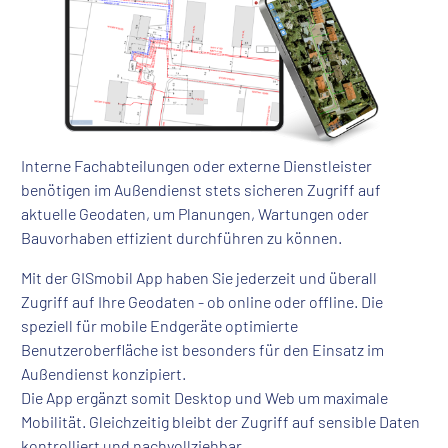
Interne Fachabteilungen oder externe Dienstleister
benötigen im Außendienst stets sicheren Zugriff auf
aktuelle Geodaten, um Planungen, Wartungen oder
Bauvorhaben effizient durchführen zu können.
Mit der GISmobil App haben Sie jederzeit und überall
Zugriff auf Ihre Geodaten - ob online oder offline. Die
speziell für mobile Endgeräte optimierte
Benutzeroberfläche ist besonders für den Einsatz im
Außendienst konzipiert.
Die App ergänzt somit Desktop und Web um maximale
Mobilität. Gleichzeitig bleibt der Zugriff auf sensible Daten
kontrolliert und nachvollziehbar.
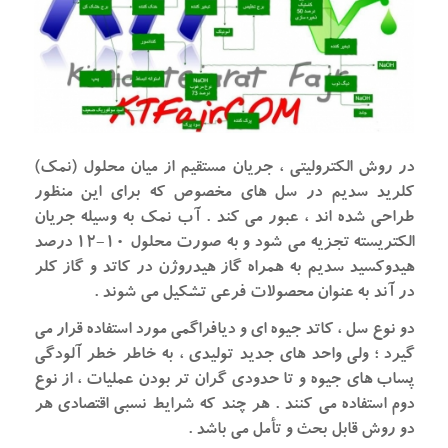
در روش الکترولیتی ، جریان مستقیم از میان محلول (نمک)
کلرید سدیم در سل های مخصوص که برای این منظور
طراحی شده اند ، عبور می کند . آب نمک به وسیله جریان
الکتریسته تجزیه می شود و به صورت محلول ۱۰-۱۲ درصد
هیدوکسید سدیم به همراه گاز هیدروژن در کاتد و گاز کلر
در آند به عنوان محصولات فرعی تشکیل می شوند .
دو نوع سل ، کاتد جیوه ای و دیافراگمی مورد استفاده قرار می
گیرد ؛ ولی واحد های جدید تولیدی ، به خاطر خطر آلودگی
پساب های جیوه و تا حدودی گران تر بودن عملیات ، از نوع
دوم استفاده می کنند . هر چند که شرایط نسبی اقتصادی هر
دو روش قابل بحث و تأمل می باشد .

• ASSIGNMENT: Set apart and copy each line of the records that holds the word "استفاده".

• OUTPUT BELOW:
دو نوع سل ، کاتد جیوه ای و دیافراگمی مورد استفاده قرار می
دوم استفاده می کنند . هر چند که شرایط نسبی اقتصادی هر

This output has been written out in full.